As shown in Fig. 11, the values for *M*_{asm} over a fairly wide range can be fairly well approximated with a linear fit for each of the images tested. Thus, the FIR filter order required for digital spotlighting in general may be estimated using Eq. 21.

## 6 Conclusion

This paper presents an objective evaluation of filter parameter selection for digital spotlighting in SAR imagery. The analysis is generated from a SAR image formation simulator which uses imagery to form the phase history of the radar. Because of this, the quality of the reconstructed SAR image may be objectively evaluated using well-known image processing metrics. From the analysis, it is shown that the Taylor window \((\overline {n}=5)\) provides the best image quality over a wide range of filter lengths and decimation factors. Additionally a simple linear relationship between the decimation factor and filter order is found.

## Notes

### Acknowledgements

The authors would like to thank the US Air Force Research Laboratory for funding this effort.

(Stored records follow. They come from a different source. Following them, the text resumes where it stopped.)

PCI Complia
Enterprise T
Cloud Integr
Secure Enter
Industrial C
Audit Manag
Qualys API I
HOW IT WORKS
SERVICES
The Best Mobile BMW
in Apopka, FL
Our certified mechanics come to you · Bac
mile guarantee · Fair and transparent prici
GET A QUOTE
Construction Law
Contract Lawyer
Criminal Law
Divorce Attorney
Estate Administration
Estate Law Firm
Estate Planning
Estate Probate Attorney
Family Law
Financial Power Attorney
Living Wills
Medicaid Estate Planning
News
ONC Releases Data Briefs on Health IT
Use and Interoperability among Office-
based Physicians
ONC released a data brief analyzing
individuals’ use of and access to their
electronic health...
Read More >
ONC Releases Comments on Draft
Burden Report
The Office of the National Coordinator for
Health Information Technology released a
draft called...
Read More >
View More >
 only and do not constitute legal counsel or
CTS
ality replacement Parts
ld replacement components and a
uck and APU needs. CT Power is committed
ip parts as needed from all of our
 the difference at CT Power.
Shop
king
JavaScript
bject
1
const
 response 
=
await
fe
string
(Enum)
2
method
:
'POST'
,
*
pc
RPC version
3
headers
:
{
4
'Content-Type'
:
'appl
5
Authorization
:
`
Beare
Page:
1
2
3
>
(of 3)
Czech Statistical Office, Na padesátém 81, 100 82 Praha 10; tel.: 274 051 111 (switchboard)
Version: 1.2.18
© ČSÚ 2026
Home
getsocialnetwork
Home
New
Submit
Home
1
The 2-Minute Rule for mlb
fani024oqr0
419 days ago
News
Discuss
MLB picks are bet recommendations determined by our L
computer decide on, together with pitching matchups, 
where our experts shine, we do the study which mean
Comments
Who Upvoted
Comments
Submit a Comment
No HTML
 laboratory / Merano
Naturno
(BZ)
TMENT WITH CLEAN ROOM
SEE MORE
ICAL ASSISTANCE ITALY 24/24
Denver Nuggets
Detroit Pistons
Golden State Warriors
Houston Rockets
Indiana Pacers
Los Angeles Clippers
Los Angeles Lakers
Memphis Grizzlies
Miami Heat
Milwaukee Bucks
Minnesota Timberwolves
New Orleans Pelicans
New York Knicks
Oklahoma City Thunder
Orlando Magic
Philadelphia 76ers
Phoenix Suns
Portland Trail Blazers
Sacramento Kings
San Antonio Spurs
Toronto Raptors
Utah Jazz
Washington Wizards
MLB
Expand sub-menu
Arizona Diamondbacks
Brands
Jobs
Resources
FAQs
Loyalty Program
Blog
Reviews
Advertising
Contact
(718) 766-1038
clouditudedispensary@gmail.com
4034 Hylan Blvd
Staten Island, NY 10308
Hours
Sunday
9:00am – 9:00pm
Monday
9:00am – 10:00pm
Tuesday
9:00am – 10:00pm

### Authors’ contributions

The authors’ contributions to digital spotlighting processing are as follows: We have created a SAR simulator which can objectively evaluate different parameter selection of the digital spotlighting process, namely filter order and filter type used in the decimation of the VPH. We have additionally found a simple linear relationship between appropriate filter order and decimation factor. SAR processing developers can use this relationship to easily calculate the proper filter order to use for digital spotlighting. All authors read and approved the final manuscript.

### Funding

Funding of this work was provided by the US Air Force Research Laboratory, Sensors Directorate.

### Competing interests

The authors declare that they have no competing interests.